# [Collected data]

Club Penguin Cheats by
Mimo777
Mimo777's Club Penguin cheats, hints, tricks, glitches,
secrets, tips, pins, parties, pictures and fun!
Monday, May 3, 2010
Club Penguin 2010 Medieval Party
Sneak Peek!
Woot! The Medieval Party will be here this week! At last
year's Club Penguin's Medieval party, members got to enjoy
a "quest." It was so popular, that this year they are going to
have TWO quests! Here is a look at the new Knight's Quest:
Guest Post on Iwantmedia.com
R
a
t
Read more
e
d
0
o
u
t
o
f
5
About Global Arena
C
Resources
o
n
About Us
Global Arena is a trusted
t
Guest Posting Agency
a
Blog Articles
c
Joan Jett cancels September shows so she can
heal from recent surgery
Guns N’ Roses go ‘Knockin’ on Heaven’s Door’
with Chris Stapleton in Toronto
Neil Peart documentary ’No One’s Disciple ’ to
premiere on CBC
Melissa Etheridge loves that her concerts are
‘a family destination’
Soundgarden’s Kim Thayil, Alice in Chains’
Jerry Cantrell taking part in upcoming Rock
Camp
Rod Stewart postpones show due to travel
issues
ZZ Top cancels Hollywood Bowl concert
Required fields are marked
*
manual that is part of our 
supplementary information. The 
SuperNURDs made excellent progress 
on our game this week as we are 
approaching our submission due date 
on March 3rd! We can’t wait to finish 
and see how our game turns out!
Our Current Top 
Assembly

# [Problem description]
Exactly as they stand, write out all of the entries.

# [Response area]
Club Penguin Cheats by
Mimo777
Mimo777's Club Penguin cheats, hints, tricks, glitches,
secrets, tips, pins, parties, pictures and fun!
Monday, May 3, 2010
Club Penguin 2010 Medieval Party
Sneak Peek!
Woot! The Medieval Party will be here this week! At last
year's Club Penguin's Medieval party, members got to enjoy
a "quest." It was so popular, that this year they are going to
have TWO quests! Here is a look at the new Knight's Quest:
Guest Post on Iwantmedia.com
R
a
t
Read more
e
d
0
o
u
t
o
f
5
About Global Arena
C
Resources
o
n
About Us
Global Arena is a trusted
t
Guest Posting Agency
a
Blog Articles
c
Joan Jett cancels September shows so she can
heal from recent surgery
Guns N’ Roses go ‘Knockin’ on Heaven’s Door’
with Chris Stapleton in Toronto
Neil Peart documentary ’No One’s Disciple ’ to
premiere on CBC
Melissa Etheridge loves that her concerts are
‘a family destination’
Soundgarden’s Kim Thayil, Alice in Chains’
Jerry Cantrell taking part in upcoming Rock
Camp
Rod Stewart postpones show due to travel
issues
ZZ Top cancels Hollywood Bowl concert
Required fields are marked
*
manual that is part of our 
supplementary information. The 
SuperNURDs made excellent progress 
on our game this week as we are 
approaching our submission due date 
on March 3rd! We can’t wait to finish 
and see how our game turns out!
Our Current Top 
Assembly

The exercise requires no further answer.